もうずいぶん前にこの舞台を見ているはずなのだけれど、正直なわたしの感想だった。観る側の体験によって舞台のイメージというか、主題が変わって見えるものなんだと、わかったようなことをつぶやいた。

これはヒロシマの話である。ピカ(原爆)にやられた後の広島の話である。もちろん反戦のメッセージがあるし、父娘の心のつながりもある。そしてテーマの一つには「生き残ってしまった者の罪悪感」というのがある。生き残ってしまった娘美津江が、現れた青年を前に恋愛に乗り出せないのは、そもそもの身持ちの堅さとか、乙女の恥じらいとか、原爆症の後遺症に対する不安とかそういう要素ももちろん関係するが、実際は、生き残った自分だけが幸福になるわけにはいかない……という自意識があったような気がする。

わたしなど、誰も死んでいないうちから、自分だけ幸せになっていいはずがないとずっと感じて生きてきたし、ひょっとすると今の今までじもそれを感じて生きてきたような気がするからだ。戦争や原爆で多くの犠牲者が出て、自分だけが何かの偶然で生き延びたら、あるいは「運よく生き残った」とその幸運を素直に享受できたかもしれない。では、「誰かの明確な犠牲の上に生き残ってしまった」場合はどうだろうか。それは身内で、つまり、いろいろなやむを得ない状況が重なったにせよ、相手を見捨てて自分だけ生き延びたというような状況だったら。それでも人は罪悪感に苦しまないか……。

それは苦しんで当然だろう。悩むだろう。あの時少しだけこうしていればと後悔することもあるかもしれない。もう、どうしようもないことだとわかった後になっても、繰り返し、繰り返し。

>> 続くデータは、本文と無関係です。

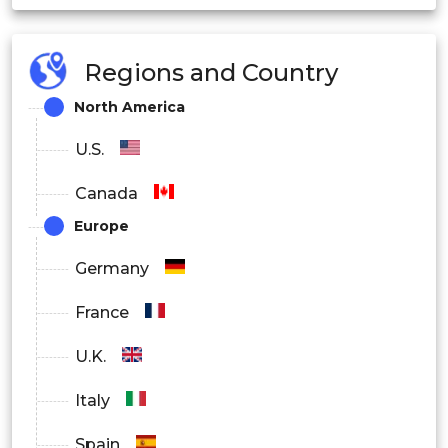
Food and Beverage
Regions and Country
Oil and Gas
North America
U.S.
Canada
Europe
Germany
France
U.K.
Italy
Spain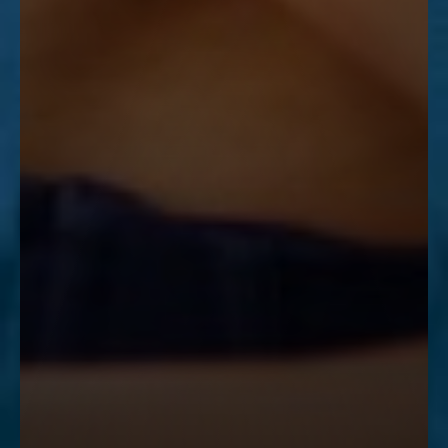
Accessibility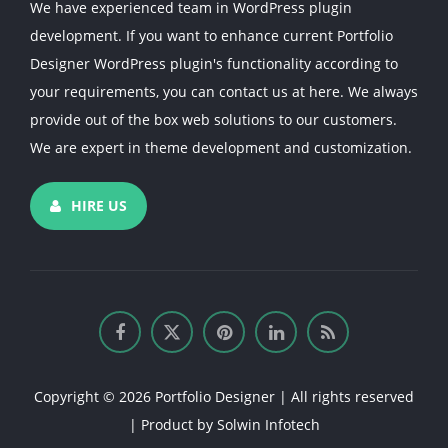
We have experienced team in WordPress plugin
development. If you want to enhance current Portfolio
Designer WordPress plugin's functionality according to
your requirements, you can contact us at here. We always
provide out of the box web solutions to our customers.
We are expert in theme development and customization.
HIRE US
Copyright © 2026 Portfolio Designer | All rights reserved
| Product by
Solwin Infotech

人はそういうものだ。その苦悩は大小の差はあるだろうけど……。

それを間違っていると言っているのではない。そうかもしれないkれど、それでも、前を向いて生きていって。そうした罪悪感にとらわれて自分を無くさないでというのがテーマである。

ヒロシマの話なのだけれど、もちろん、ヒロシマだけではない。大震災や原発事故を体験したわたしたちには、まさに、現在の問題なのだ。苦悩や悲しみはある。虚しさや絶望に眠れぬ夜もあるだろう。でも、それにとらわれすぎていてはいけない。そういう体験をしたからこそできることもあるし、しなければならないこともあるし、犠牲者の分まで生きる意味もあるというのだろう。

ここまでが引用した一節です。